The big earthquake that struck the Pacific coast of southern Mexico and northern Guatemala on Thursday night was the strongest temblor on our planet in two years. Its magnitude of 8.1 made it one of the rare, extremely powerful quakes which happen on average not more than once a year. The last quake of such strength struck the coast of central Chile almost two years ago on September 16th 2015. It had a magnitude of 8.3. But aside from their similar magnitudes and rarity these two strong earthquakes have very little in common.

Map showing quake location

Last night’s quake was located at a depth of about 45 miles under the Gulf of Tehuantepec.
Source: USGS

At first glance, however, they seem strikingly similar. Both occurred in subduction zones, where an oceanic plate dives beneath a continental plate. Two years ago the earthquake near the town of Illapel in Chile took place in an area where the Nazca Plate subducts under South America. The quake in the Gulf of Tehuantepec last night happened where the Cocos Plate dives under the Caribbean Plate. Both the Nazca and Cocos Plates are born on the east flank of the East Pacific Rise. This giant, more than 6000 mile long submarine mountain ridge cuts through the Pacific Ocean from far south of Easter Island all the way to the Gulf of California in Northern Mexico. Both plates even move with a similar velocity of about three inches per year on their eastward tectonic journeys. Where these plates make contact with other plates, deep trenches develop in the ocean several dozen miles offshore, the Chile trench off of South America and the Middle American trench off of Mexico and Guatemala.

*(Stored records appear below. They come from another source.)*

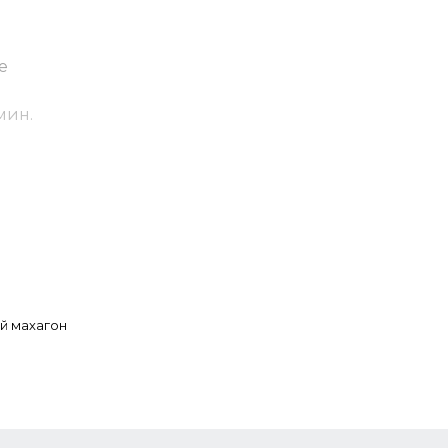
е
мин.
я базы
ый махагон
лондам.
ю это
ений.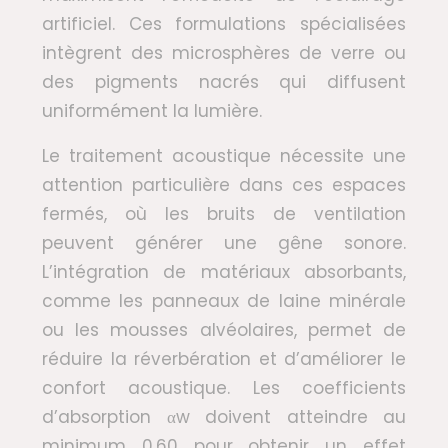
artificiel. Ces formulations spécialisées
intègrent des microsphères de verre ou
des pigments nacrés qui diffusent
uniformément la lumière.
Le traitement acoustique nécessite une
attention particulière dans ces espaces
fermés, où les bruits de ventilation
peuvent générer une gêne sonore.
L’intégration de matériaux absorbants,
comme les panneaux de laine minérale
ou les mousses alvéolaires, permet de
réduire la réverbération et d’améliorer le
confort acoustique. Les coefficients
d’absorption αw doivent atteindre au
minimum 0,60 pour obtenir un effet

Such subduction zones are the homes of the most powerful earthquakes on Earth. To describe the workings of these huge temblors seismologists have coined the phrase "megathrust earthquake." They work like this: While the oceanic plate - in our two cases the Nazca and the Cocos plates - dives into the Earth's mantle, the friction of the downwards movement deforms the leading edge of the opposing plate severely. The diving plate even tries to drag the upper plate along for the ride, into the depths of the mantle. But instead of following the downward movement, the plate on the continental side resists this move. As a consequence it accumulates an enormous amount of mechanical stress. At one point - and nobody can say exactly when - this stress overcomes the friction between the two plates and the deformed leading edge of the plate thrusts upward in a giant earthquake. This sudden thrust movement is very big, hence the name megathrust quake.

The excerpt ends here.